I regimi genocidiari s’inscrivono in una prospettiva di costruzione, consolidamento o ridefinizione dello Stato con l’intento di affrontare meglio l’ordine internazionale esistente dominato da potenze occidentali definite ostili, oppure di contestarlo e sfidarlo. Per questo motivo tendono a mitizzare le minacce e a orchestrare le paure, e i loro progetti di ingegneria sociale assumono proporzioni tanto gigantesche. In questo senso sono tutti più o meno Stati “revisionisti” che puntano a rafforzare la loro statualità.

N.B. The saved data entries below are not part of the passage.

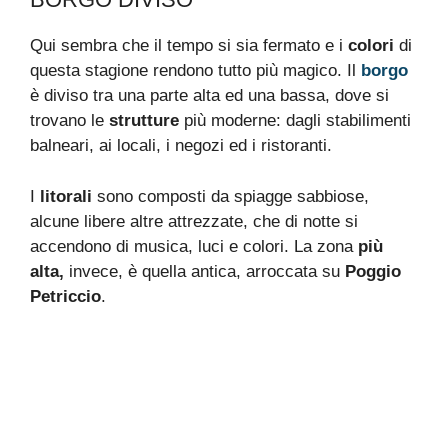
Qui sembra che il tempo si sia fermato e i
colori
di
questa stagione rendono tutto più magico. Il
borgo
è diviso tra una parte alta ed una bassa, dove si
trovano le
strutture
più moderne: dagli stabilimenti
balneari, ai locali, i negozi ed i ristoranti.
I
litorali
sono composti da spiagge sabbiose,
alcune libere altre attrezzate, che di notte si
accendono di musica, luci e colori. La zona
più
alta,
invece, è quella antica, arroccata su
Poggio
Petriccio
.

E oggi le immagini di Kiev, Mariupol, Kharkiv, Bucha richiamano alla mente il terribile bombardamento di  Dresda del febbraio 1945 che ha causato la morte di quarantamila persone. Il maresciallo Robert Saundby, responsabile del Bomber Command britannico, commentò in seguito con queste parole la tragedia di Dresda cui aveva contribuito: «Non è tanto questo o altri mezzi di fare la guerra che sono immorali o disumani. Quello che è immorale è la guerra in se stessa. Una volta che una guerra globale è scoppiata non può più essere umanizzata o civilizzata, e se una parte tentasse di farlo sarebbe con ogni probabilità sconfitta».